HI!
Does the on-disk-format of back-mdb depends on which LDAP syntax is used for an attribute?
So if the LDAP syntax for an an existing attribute would change I have to reimport the MDB?
Background:
I've changed (as a work-around for a broken client software) the LDAP syntax of a custom attribute from Boolean to IA5String.
After that I could still read the attribute. But when deleting the attribute slapd returned noSuchAttribute(16). I had to remove the whole entry.
BTW: No index configured this attribute.
Ciao, Michael.
Michael Ströder wrote:
HI!
Does the on-disk-format of back-mdb depends on which LDAP syntax is used for an attribute?
In multiple ways. Indexing depends on the syntax and matching rule, but you already mentioned no indexing here. Also, whether or not the syntax uses a normalizer inside slapd or not, determines how values are stored in an entry. (With a normalizer, values are stored twice, once in normalized format.)
So if the LDAP syntax for an an existing attribute would change I have to reimport the MDB?
Background:
I've changed (as a work-around for a broken client software) the LDAP syntax of a custom attribute from Boolean to IA5String.
Changed how? LDAPModifying the schema definition in cn=config?
After that I could still read the attribute. But when deleting the attribute slapd returned noSuchAttribute(16). I had to remove the whole entry.
Most likely your change created two clashing AttributeDescriptions inside slapd. Internally, attributes are matched by their AttributeDescription pointers, not by their string names. If you changed the attribute definition by deleting and adding it, then there would be two AttributeDescription pointers for the same name, and an entry loaded with the old pointer would naturally not match a lookup for the current pointer.

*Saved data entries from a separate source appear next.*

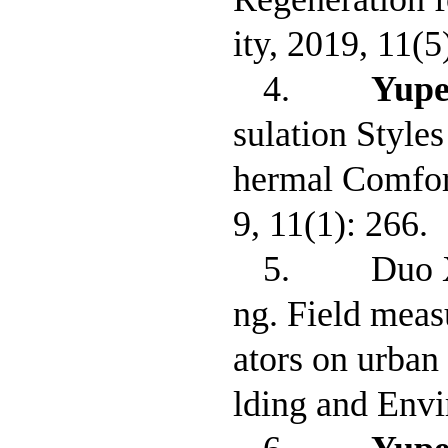
ity, 2019, 11(5
4.
Yup
sulation Style
hermal Comfort
9, 11(1): 266.
5. Duo Xu
ng. Field meas
ators on urban 
lding and Envi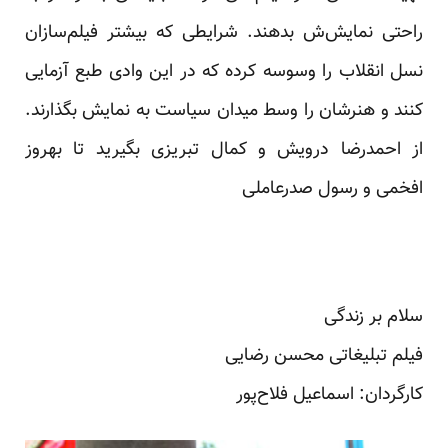
راحتی نمایش‌ش بدهند. شرایطی که بیشتر فیلم‌سازان
نسل انقلاب را وسوسه کرده که در این وادی طبع آزمایی
کنند و هنرشان را وسط میدان سیاست به نمایش بگذارند.
از احمدرضا درویش و کمال تبریزی بگیرید تا بهروز
افخمی و رسول صدرعاملی
سلام بر زندگی
فیلم تبلیغاتی محسن رضایی
کارگردان: اسماعیل فلاح‌پور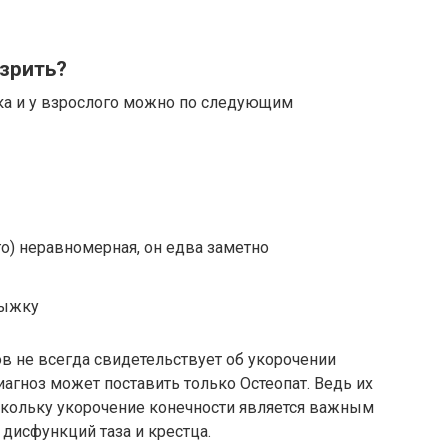
озрить?
нка и у взрослого можно по следующим
го) неравномерная, он едва заметно
рыжку
ов не всегда свидетельствует об укорочении
иагноз может поставить только Остеопат. Ведь их
скольку укорочение конечности является важным
 дисфункций таза и крестца.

BTW: No index configured this attribute.
Ciao, Michael.
Howard Chu wrote:
Michael Ströder wrote:
Does the on-disk-format of back-mdb depends on which LDAP syntax is used for an attribute?

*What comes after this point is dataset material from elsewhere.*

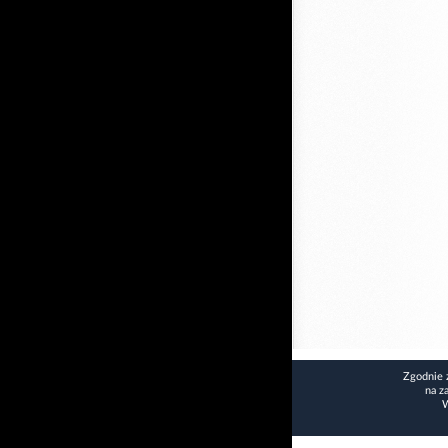
Zgodnie 
na z
W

In multiple ways. Indexing depends on the syntax and matching rule, but you already mentioned no indexing here. Also, whether or not the syntax uses a normalizer inside slapd or not, determines how values are stored in an entry. (With a normalizer, values are stored twice, once in normalized format.)
I see.
So if the LDAP syntax for an an existing attribute would change I have to reimport the MDB?
Background:
I've changed (as a work-around for a broken client software) the LDAP syntax of a custom attribute from Boolean to IA5String.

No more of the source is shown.